Yael hizo los movimientos que precisaba. Algo se estremeció en su ser íntegro. La llave abre a una casa de baldosas cubiertas de fino musgo que la recibe con las voces percibidas desde toda la vida. Entrades, ninya pretziosa. Las tus ojos son violeta e tus cabelos pretos. La piel fermosa de aljófar blanco. Entrades, ninya pretziosa. Non yorades ke hora es de alegría.

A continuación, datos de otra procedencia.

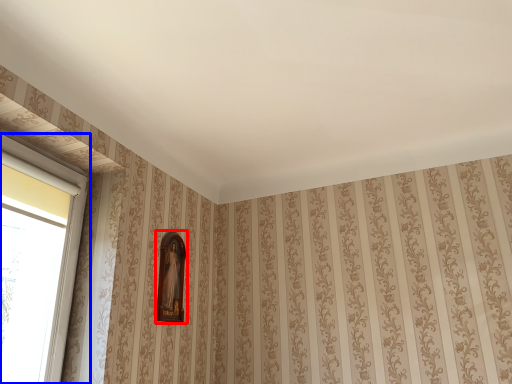 Question: Which object appears closest to the camera in this image, picture frame (highlighted by a red box) or window (highlighted by a blue box)?

Choices:
 (A) picture frame
 (B) window

Answer: (B) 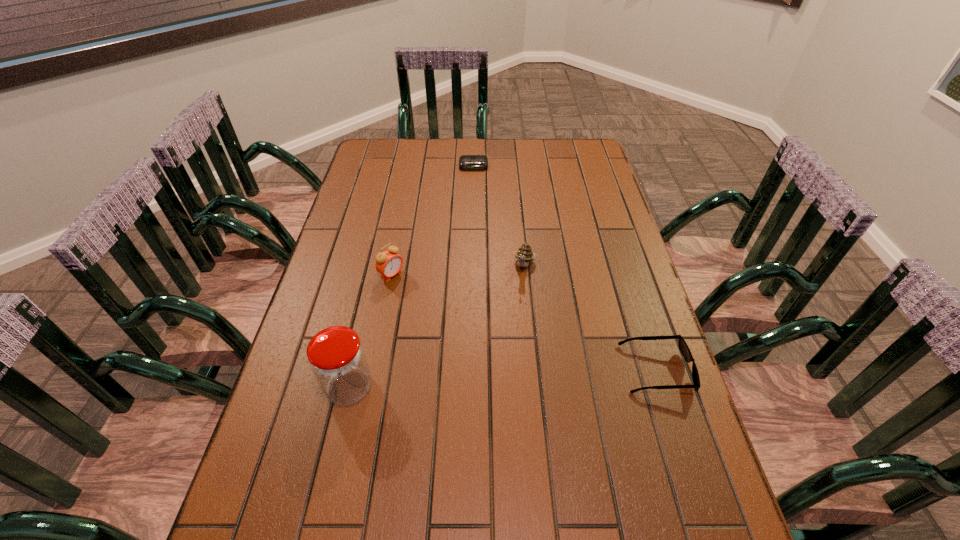 Image resolution: width=960 pixels, height=540 pixels. What are the coordinates of `free location located on the face of the snail` in the screenshot? It's located at [x=500, y=357].

The image size is (960, 540). Find the location of `vacant region located on the face of the snail`. vacant region located on the face of the snail is located at coordinates pyautogui.click(x=520, y=291).

This screenshot has width=960, height=540. In order to click on free point located 0.290m on the display of the farthest object in this screenshot , I will do `click(473, 219)`.

Identify the location of vacant area located 0.170m on the display of the farthest object. (473, 198).

This screenshot has height=540, width=960. What are the coordinates of `vacant region located on the display of the farthest object` in the screenshot? It's located at (473, 202).

Where is `free location located on the face of the left alarm clock`? free location located on the face of the left alarm clock is located at coordinates (505, 357).

Where is `vacant region located 0.250m on the face of the left alarm clock`? The image size is (960, 540). vacant region located 0.250m on the face of the left alarm clock is located at coordinates (464, 327).

Locate an element on the screen. This screenshot has width=960, height=540. vacant space located on the face of the left alarm clock is located at coordinates pyautogui.click(x=508, y=360).

Image resolution: width=960 pixels, height=540 pixels. What are the coordinates of `object that is positioned at the far edge` in the screenshot? It's located at (466, 162).

I want to click on object present at the left edge, so click(x=337, y=358). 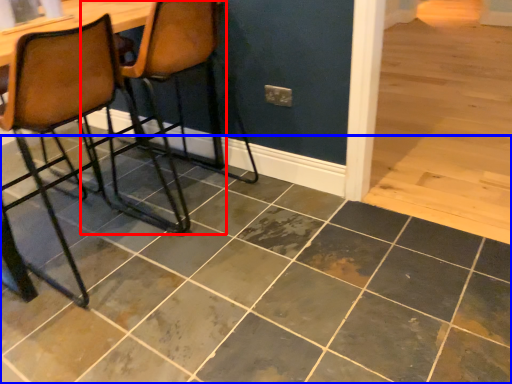 Question: Among these objects, which one is farthest to the camera, chair (highlighted by a red box) or ceramic tile (highlighted by a blue box)?

Choices:
 (A) chair
 (B) ceramic tile

Answer: (A) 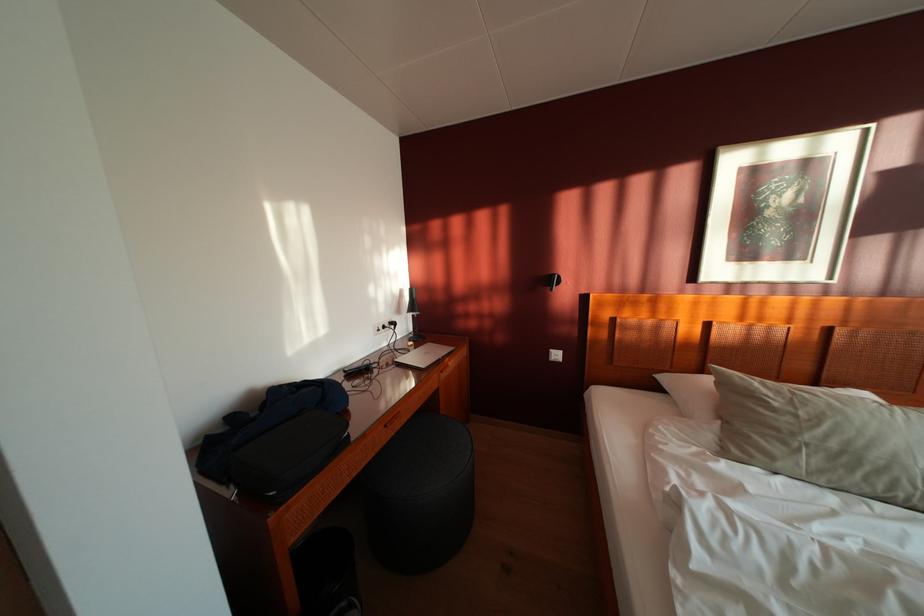 Where is `black stool`? This screenshot has width=924, height=616. black stool is located at coordinates (419, 493).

Abierta flor la luna El cielo despejado alberga mil secretos. La mano hace girar al mundo. Mejor dicho, a esa parte del universo escondida en un recodo del tiempo por gracia de la llave. En virtud de la justicia que ha tardado miles de meses. De nuevo Sepharad. Entrades, ninya pretziosa. Dormidos estuvieron los muros desde cuando hubieron de salir  a prisa, con la garganta hecha nudo y la vida pendiendo del ansia de poder de los no tan Católicos Reyes. Hubo llanto y crujir de dientes. Carreras hacia los oscuros lugares del dolor. Meter entre las ropas cuanto se puede para  la huída. En la cintura las monedas y al cuello la llave de la casa. Esa huída medida en centurias. Siempre escondida la verdadera lengua. Sometida al miedo. Descubrir mil regiones de la tierra. Siempre de viaje. Cuando empieza a  echar raíces el trashumante, de nuevo la vida y el temor a perderla hace tomar el báculo y partir. Repetidos los siglos. La misma carrera por las estaciones de la clepsidra. Hubo llanto y crujir de dientes  . Pero también  quedaron las canciones. Y los romances. Y las leyendas. Las consejas. Las endechas. En medio de la noche, a la mitad exacta de los jazmines, Yael entrando por gracia de la llave. Con sus ojos de niña que tantas veces la miraron distinta a las demás. Colgada fuera del mazo en un clavo grueso. Plateada de luna, sí. Ahora los dientes se han limpiado del moho. Hacer girar las tinieblas para que Yael conozca el reino de luz guardado. Entrades, ninya pretziosa. Es hora de alegría. Allí están todas tus imágenes. Las blanca cenefas en los balcones y los pesados cortinajes de damasco. El aire ha comenzado a espantar el polvo de los muebles. Allí los ojos glaucos y color de la aceituna. Las barbas  y alardares. Es el premio por no haber abjurado de los orígenes. Conversos, sí. Tal vez vilipendiados. Perseguidos por ambos costados. Es tu premio, Yael. Si miras a un espejo, en tu rostro permanece el rostro querido de ella. No has de bajar la voz. No más ceremonias a escondidas.

Meter entre las ropas cuanto se pueda para la huída. En la cintura, las monedas y al cuello, la llave de la casa. Esa huída medida en centurias. Siempre escondida la verdadera lengua.